Лютый последовал за ней из ванной, без всяких вопросов или выяснений. Лег на кровать. И движением, четко демонстрирующим, что имеет на это полное право, накрыл ладонью живот Инги.

Это было приятно. Тепло. Хорошо.

Не особо размышляя, она решила, что тоже имеет право на многое. Взяла и подвинулась спиной к его большому телу, такому же горячему, как и ладонь Нестора. Поерзала, устраиваясь так, чтобы стало тепло и комфортно в пояснице. Он позволил. Сам помог, обхватив второй рукой ее бедра и чуть приподнял, устраивая Ингу удобней. Так, что она через пять минут отключилась, совершенно согревшись и ощущая облегчение. А еще все те же абсолютно противоположные чувства и мысли касательно Нестора. Какое-то безграничное понимание и родство, и в то же время – дикое желание доказать, что имеет право на самую себя, злость от того, что он это игнорирует.


Но уже через несколько часов ее спокойный сон был вновь настойчиво прерван. Нестор навис над ней в искристом свете разгорающегося рассвета. И выражение его глаз явно демонстрировало, что он не позволит Инге спать дальше.

– Что? – совершенно не понимая, что случилось, Инга попыталась полностью раскрыть глаза.

– Четыре часа.

Она не поняла, что это значит.

– Уже четыре? Всего? И что? Что-то случилось? – она зевнула, хоть и старалась подавить это желание.

– Четыре часа прошло, – повторил Лютый, и тыкнул ей под нос какую-то бумажку, в которой Инга не сразу узнала ту самую инструкцию к тампонам. – Ты должна поменять.

Все равно, ей потребовалось еще минут пять, чтобы осознать – он действительно говорит совершенно серьезно. И настроен решительно. Настолько, что если Инга сейчас сама не встанет и не заменит тампон, он займется этим.

Ужас. Кошмар какой.

– Это не так критично, – попыталась объяснить ему Инга, отодвигая от себя инструкцию. – Плюс-минус несколько минут, или даже пара часов ничего не решат. И…

Он напрягся. Она ощутила, как натянулось его тело. И видела, как потемнели глаза Нестора. А еще заметила странное, необычное для него выражение лица: какое-то тяжелое и принужденное.

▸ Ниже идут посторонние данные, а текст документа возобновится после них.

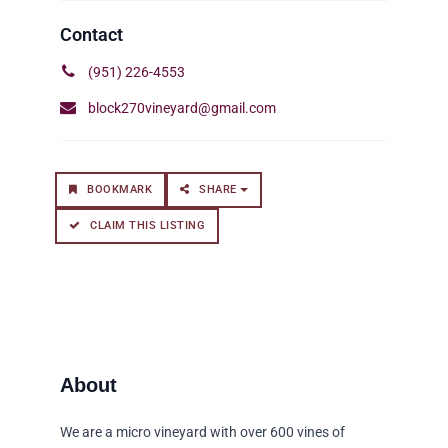
(951) 226-4553
block270vineyard@gmail.com
BOOKMARK
SHARE
CLAIM THIS LISTING
We are a micro vineyard with over 600 vines of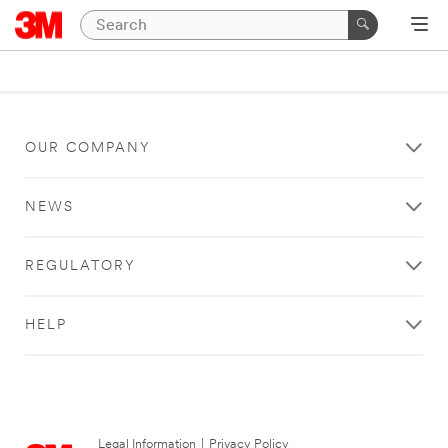
OUR COMPANY
NEWS
REGULATORY
HELP
Legal Information
|
Privacy Policy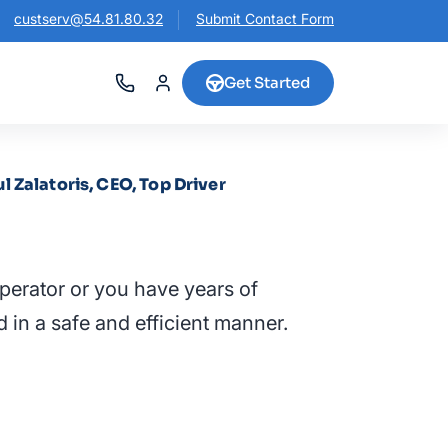
custserv@54.81.80.32
Submit Contact Form
Get Started
ul Zalatoris, CEO, Top Driver
perator or you have years of
d in a safe and efficient manner.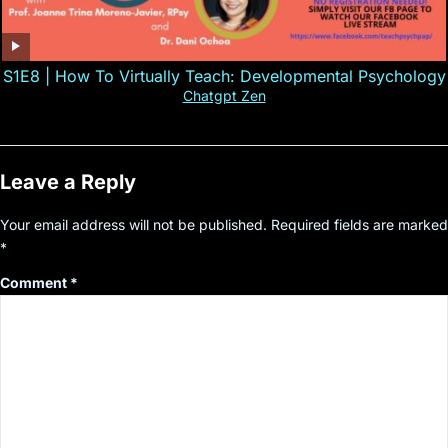
S1E8 | How To Virtually Teach: Developmental Psychology
Chatgpt Zen
Leave a Reply
Your email address will not be published.
Required fields are marked
*
Comment
*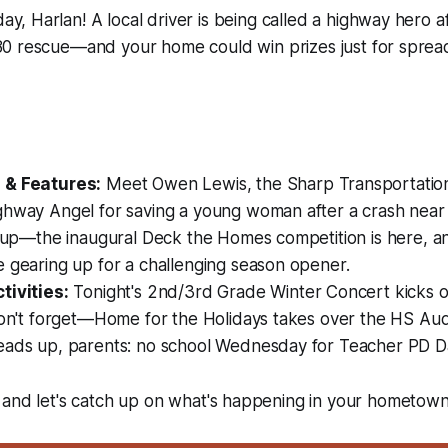
y, Harlan! A local driver is being called a highway hero a
 80 rescue—and your home could win prizes just for sprea
:
 & Features:
Meet Owen Lewis, the Sharp Transportatio
hway Angel for saving a young woman after a crash near Ha
t up—the inaugural Deck the Homes competition is here, a
 gearing up for a challenging season opener.
tivities:
Tonight's 2nd/3rd Grade Winter Concert kicks of
don't forget—Home for the Holidays takes over the HS Audi
eads up, parents: no school Wednesday for Teacher PD D
 and let's catch up on what's happening in your hometown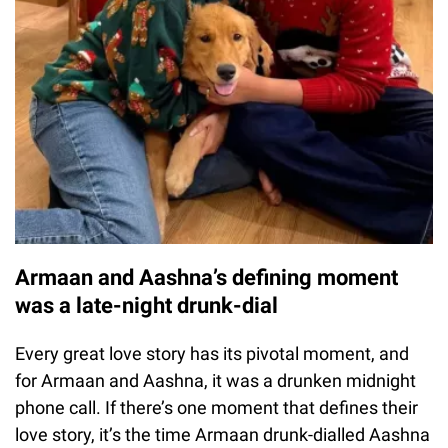
Armaan and Aashna’s defining moment
was a late-night drunk-dial
Every great love story has its pivotal moment, and
for Armaan and Aashna, it was a drunken midnight
phone call. If there’s one moment that defines their
love story, it’s the time Armaan drunk-dialled Aashna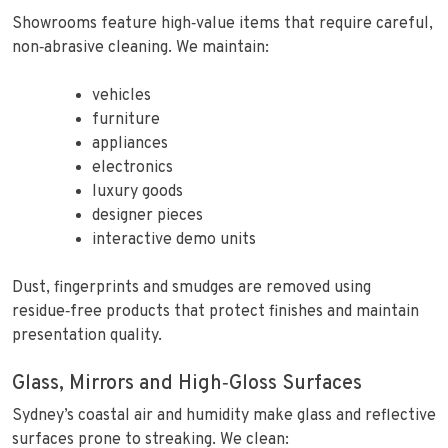
Showrooms feature high‑value items that require careful,
non‑abrasive cleaning. We maintain:
vehicles
furniture
appliances
electronics
luxury goods
designer pieces
interactive demo units
Dust, fingerprints and smudges are removed using
residue‑free products that protect finishes and maintain
presentation quality.
Glass, Mirrors and High‑Gloss Surfaces
Sydney’s coastal air and humidity make glass and reflective
surfaces prone to streaking. We clean: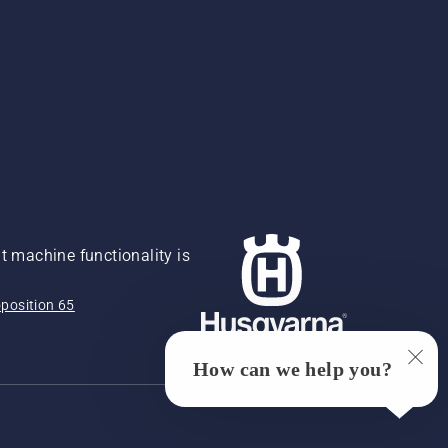
 machine functionality is
position 65
How can we help you?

– Больница далеко. Я не успею довезти, если… – Он говорил с паузами. То ли из-за своей не любви к разговорам в принципе, то ли пытаясь ей понятней объяснить. То ли еще отчего-то. – Ты должна поменять. Или я сожгу остальные. Дам тебе ткань.

Инга ошеломленно уставилась на него.

– Знаешь, это ненормально, Нестор, честное слово. Я знаю, о чем говорю. Угроза синдрома токсического шока не настолько высока, чтобы так реагировать, – осторожно попыталась она воззвать к его разуму.

Было ли к чему? Вот в чем она в этот момент сомневалась.

Он промолчал. Только так же смотрел ей в глаза. Настолько выразительно, что Инга почла за лучшее все же встать, чтобы спасти от сожжения все те двенадцать упаковок.

– Ты – больной, – его поведение разозлило ее настолько, что она даже не побоялась это буркнуть. – Совершенно ненормальный. Серьезно. Я скоро не выдержу и прибью тебя.

Он улыбнулся. Самым натуральным образом.

– Я не шучу! – вдруг крикнула Инга, поняв, что это просто взбесило ее.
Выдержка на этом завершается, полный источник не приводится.